The farmers are operating as they always have, unfortunately, hand-to-mouth. The larger farms need equipment to operate, and that costs money. I have yet to hear a happy story about borrowed money for one farmer in the cannabis industry. The debt weighs on their shoulders, and they need to constantly upgrade and sell to an industry struggling to grow.
Everything comes down to the dispensaries. The ones that survive are at the end of the line, where all products are sold to customers. It is not easy to build a four-walled dispensary when there is still a robust illegal market. It might not be street-level, but there is ample underground, and the powers that be don’t seem to realize that, or are focused on it.

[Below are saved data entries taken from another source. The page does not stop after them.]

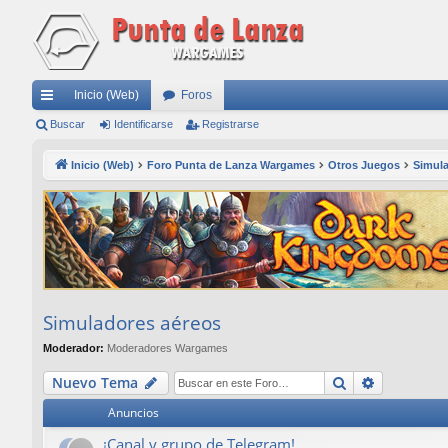
Inicio (Web)
Foros
nl
Buscar
Identificarse
Registrarse
ac
Inicio (Web)
Foro Punta de Lanza Wargames
Otros Juegos
Simul
es
rá
pi
do
s
Simuladores aéreos
Moderador:
Moderadores Wargames
Buscar
Búsqueda
Nuevo Tema
Anuncios
¡Canal y grupo de Telegram!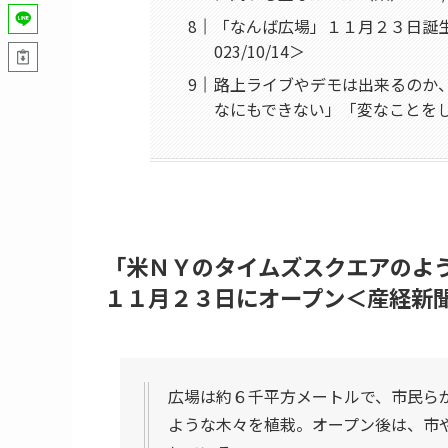
「なんば広場」１１月２３日誕
023/10/14＞
路上ライブやデモは出来るのか
なにもできない」「変なことを
「米ＮＹのタイムズスクエアのよ
１１月２３日にオープン＜産経新聞20
広場は約６千平方メートルで、市民ら
ような木々を植栽。オープン後は、市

The state needs to start thinking and talking with operators about our needs, not what they think they are. Nobody is looking to do anything illegal, but the state needs to work with us and react to help us build with a sense of urgency. We should be able to pull permits to bring and sell cannabis at events just like liquor stores and caterers do…and that means with ease. It will help expand all of our businesses. The product is being rescheduled (waiting for the DEA to complete the deal), and cannabis should be treated more like alcohol, at least for the time being.
The last thing is that this industry will never get out of the debt hole until cannabis becomes federally legal. Investors will then get into the game because the opportunity has changed tenfold. Everyone will benefit, including the government, with more taxes, because the amount that can be done with the plant from the medical industry has not even scratched the surface. Although ignoring the pharma lobbyists is a whole other ballgame. Medical research and the outcomes for consumers are the sweet spot for tax dollars. And our country will need serious funding in the future, because when a new administration takes office, we might find there is nothing left in our coffers.
It is time for federal legalization.